How To Backdoor Federated Learning
Eugene Bagdasaryan, Andreas Veit, Yiqing Hua, Deborah Estrin, Vitaly Shmatikov
TL;DR
This work reveals a fundamental vulnerability in federated learning: a single compromised participant can replace the global model with a backdoored version using a model-replacement attack, maintaining task accuracy while enabling attacker-controlled behavior. By introducing constrain-and-scale and train-and-scale techniques, the authors demonstrate that backdoors can be injected in a single round and persist across many subsequent rounds, even against defenses that rely on anomaly detection. The attacks outperform traditional data-poisoning approaches and exploit the privacy-preserving design (secure aggregation) that prevents auditing of updates. The findings highlight the need for robust, integrity-preserving federated learning defenses that do not rely on inspecting private data or updates. Overall, the paper underscores the tension between privacy guarantees and model integrity in large-scale distributed learning and motivates future work on secure-by-design defenses.
Abstract
Federated learning enables thousands of participants to construct a deep learning model without sharing their private training data with each other. For example, multiple smartphones can jointly train a next-word predictor for keyboards without revealing what individual users type.
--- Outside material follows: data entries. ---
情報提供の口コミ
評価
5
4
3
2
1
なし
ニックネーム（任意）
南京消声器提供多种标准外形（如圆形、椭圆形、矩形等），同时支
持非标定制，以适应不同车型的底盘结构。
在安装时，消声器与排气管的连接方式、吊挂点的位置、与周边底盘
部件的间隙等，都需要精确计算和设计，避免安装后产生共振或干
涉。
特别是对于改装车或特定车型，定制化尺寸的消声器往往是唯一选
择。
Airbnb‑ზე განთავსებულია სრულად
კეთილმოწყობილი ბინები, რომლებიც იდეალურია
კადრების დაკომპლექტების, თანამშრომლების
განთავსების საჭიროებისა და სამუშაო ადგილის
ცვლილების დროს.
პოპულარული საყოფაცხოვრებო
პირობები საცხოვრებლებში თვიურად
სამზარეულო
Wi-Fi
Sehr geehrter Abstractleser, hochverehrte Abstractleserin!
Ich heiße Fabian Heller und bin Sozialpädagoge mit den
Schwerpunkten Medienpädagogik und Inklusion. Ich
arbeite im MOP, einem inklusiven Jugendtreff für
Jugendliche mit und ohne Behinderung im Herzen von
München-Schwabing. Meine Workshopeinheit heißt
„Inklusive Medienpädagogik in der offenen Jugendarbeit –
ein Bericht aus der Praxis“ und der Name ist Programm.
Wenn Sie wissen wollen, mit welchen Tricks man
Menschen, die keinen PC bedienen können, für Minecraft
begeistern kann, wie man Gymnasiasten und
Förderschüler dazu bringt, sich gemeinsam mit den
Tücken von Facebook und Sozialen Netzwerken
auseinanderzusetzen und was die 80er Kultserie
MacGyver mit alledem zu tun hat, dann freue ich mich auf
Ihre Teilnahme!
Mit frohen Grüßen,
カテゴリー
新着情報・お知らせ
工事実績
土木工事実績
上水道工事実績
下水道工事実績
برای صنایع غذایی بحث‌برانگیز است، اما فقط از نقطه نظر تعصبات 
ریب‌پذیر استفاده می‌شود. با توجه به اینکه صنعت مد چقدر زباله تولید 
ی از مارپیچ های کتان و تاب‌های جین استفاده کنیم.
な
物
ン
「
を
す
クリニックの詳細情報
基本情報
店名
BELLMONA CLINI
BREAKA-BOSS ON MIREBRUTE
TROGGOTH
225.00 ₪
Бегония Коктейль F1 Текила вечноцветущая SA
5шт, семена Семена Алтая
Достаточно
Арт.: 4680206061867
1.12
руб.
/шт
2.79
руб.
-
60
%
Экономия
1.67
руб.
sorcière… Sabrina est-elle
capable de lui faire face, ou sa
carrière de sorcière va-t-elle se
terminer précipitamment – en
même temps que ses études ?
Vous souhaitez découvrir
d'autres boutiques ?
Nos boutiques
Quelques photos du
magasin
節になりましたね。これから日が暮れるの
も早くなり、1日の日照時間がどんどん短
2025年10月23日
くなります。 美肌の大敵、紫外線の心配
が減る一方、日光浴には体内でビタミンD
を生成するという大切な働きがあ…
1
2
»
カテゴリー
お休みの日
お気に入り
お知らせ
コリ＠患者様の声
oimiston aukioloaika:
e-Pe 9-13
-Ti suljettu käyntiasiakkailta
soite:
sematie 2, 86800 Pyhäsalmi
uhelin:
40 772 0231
We demonstrate that any participant in federated learning can introduce hidden backdoor functionality into the joint global model, e.g., to ensure that an image classifier assigns an attacker-chosen label to images with certain features, or that a word predictor completes certain sentences with an attacker-chosen word. We design and evaluate a new model-poisoning methodology based on model replacement. An attacker selected in a single round of federated learning can cause the global model to immediately reach 100% accuracy on the backdoor task. We evaluate the attack under different assumptions for the standard federated-learning tasks and show that it greatly outperforms data poisoning. Our generic constrain-and-scale technique also evades anomaly detection-based defenses by incorporating the evasion into the attacker's loss function during training.